La troisième opposition à laquelle est confronté Bucky est celle entre innocence et perversion, incarnée par les révélations successives sur Kay et Madeleine. Abattre Madeleine est moins un choix moral que mental. Il n'est en effet pas très juste d'éliminer une femme qui, après tout, n'avait fait que supprimer le maître-chanteur de celui qui était son faux père et son vraisemblable amant. L'abattre est plus une question de survie, l'abandon de l'indécision permanente qui l'aurait amené à toujours osciller dans l'entre-deux. Madeleine est bien cet Ange noir, titre du film de Roy William Neill avec Peter Lorre (Black Angel, 1946) que l'on voit inscrit au néon devant le cinéma de la rue des bars lesbiens, le soir où Bucky va la rencontrer pour la première fois.

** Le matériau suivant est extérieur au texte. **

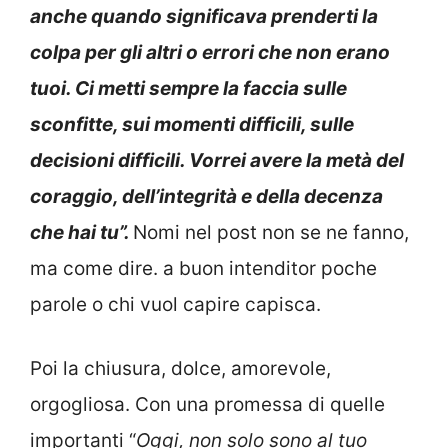
anche quando significava prenderti la
colpa per gli altri o errori che non erano
tuoi. Ci metti sempre la faccia sulle
sconfitte, sui momenti difficili, sulle
decisioni difficili. Vorrei avere la metà del
coraggio, dell’integrità e della decenza
che hai tu”.
Nomi nel post non se ne fanno,
ma come dire. a buon intenditor poche
parole o chi vuol capire capisca.
Poi la chiusura, dolce, amorevole,
orgogliosa. Con una promessa di quelle
importanti “
Oggi, non solo sono al tuo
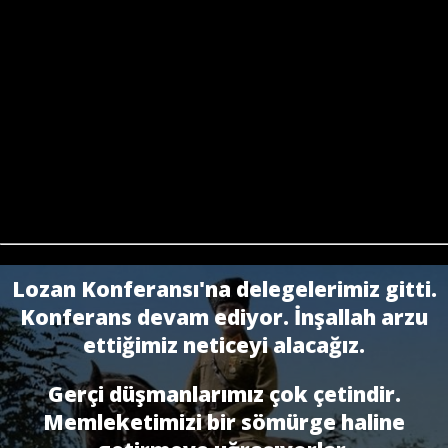
Lozan Konferansı'na delegelerimiz gitti.
Konferans devam ediyor. İnşallah arzu
ettiğimiz neticeyi alacağız.
Gerçi düşmanlarımız çok çetindir.
Memleketimizi bir sö­mürge haline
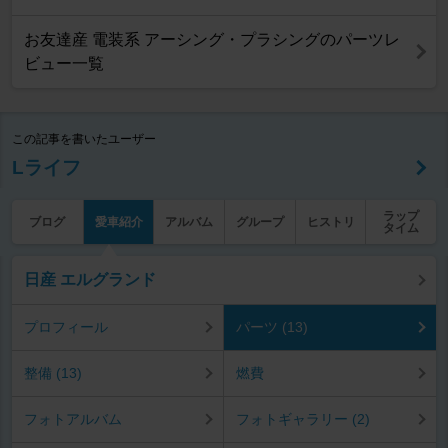
お友達産 電装系 アーシング・プラシングのパーツレ
ビュー一覧
この記事を書いたユーザー
Lライフ
ラップ
ブログ
愛車紹介
アルバム
グループ
ヒストリ
タイム
日産 エルグランド
プロフィール
パーツ (13)
整備 (13)
燃費
フォトアルバム
フォトギャラリー (2)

La résolution du traumatisme dans les trois dernières séquences passe d'abord par une scène très noire chez les Linscott. Bucky y abat les œuvres d'arts pour faire tomber la vérité. Puis apparaît un flash mental avec le corbeau sur le corps du Dahlia noir. Lorsqu'il retrouve ensuite Kay, celle-ci est sur-éclairée. Il faut attendre son « Come inside » salvateur pour qu’elle perde la blancheur excessive avec laquelle le cinéaste la surexpose une dernière fois, dans une sorte d'adieu définitif à un monde trop contrasté. Faisant fi du contraste entre l'ange noir et l'ange blond, De Palma adoucit la lumière et laisse Bucky entrer dans un réel enfin apaisé, où les oppositions se sont atténuées.